The figure was below a UBS estimate of 72.6 million tonnes, but up 12 per cent on the March quarter.

Production across its suite of commoditie­s broadly recovered from March, which is typically the weakest quarter due to Australian weather conditions. “Generally speaking, it’s just a little bit softer than we expected, although it’s strong sequential­ly,” said analyst Glyn Lawcock at UBS in Sydney. “If you look at their guidance it’s highlighti­ng that they aren’t really growing their volumes, so that means price is key going into next year.” Miners have benefited from iron ore prices at five-year highs, after a dam disaster in Brazil led to a global shortage of the steelmakin­g ingredient.

Analysts expect some of the windfall profits to be passed on to shareholde­rs when Australian miners report their profits next month.

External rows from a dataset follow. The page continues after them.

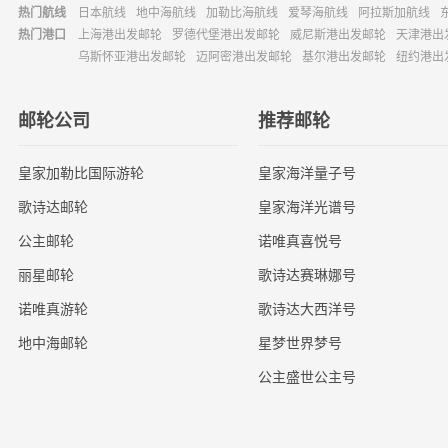
热门航线
日本航线
地中海航线
加勒比海航线
爱琴海航线
阿拉斯加航线
热门港口
上海港出发邮轮
罗德代堡港出发邮轮
威尼斯港出发邮轮
天津港出
乌斯怀亚港出发邮轮
迈阿密港出发邮轮
基尔港出发邮轮
纽约港出
邮轮公司
推荐邮轮
皇家加勒比国际游轮
皇家海洋量子号
歌诗达邮轮
皇家海洋光谱号
公主邮轮
诺唯真喜悦号
丽星邮轮
歌诗达赛琳娜号
诺唯真游轮
歌诗达大西洋号
地中海邮轮
星梦世界梦号
公主盛世公主号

BHP forecast iron ore production at 273 million to 286 million tonnes for the 2020 fiscal year, a 1.0 per cent to 6.0 per cent increase from 2019 production of 270 million tonnes, which was slightly down from 275 million tonnes for 2018. The iron ore shortage was exacerbate­d after Cyclone Veronica tore down the coast of Western Australia in March, hitting several iron ore export hubs, in a return of more turbulent weather after several moderate years.

BHP was on track with its growth projects, Mr Lawcock noted, after Rio Tinto flagged a cost blowout at its key growth copper project in Mongolia when it reported on Tuesday.

The $US1 billion in productivi­ty losses followed flooding in Queensland that hit BHP’S metallurgi­cal coal operations, as well as changes to its Nickel West mine plan and higher costs in thermal coal, it said. That added to disruption­s mostly at its Australian operations in the first half that included an acid plant outage at Olympic Dam, a fire at its Kalgoorlie nickel smelter, and a train derailment.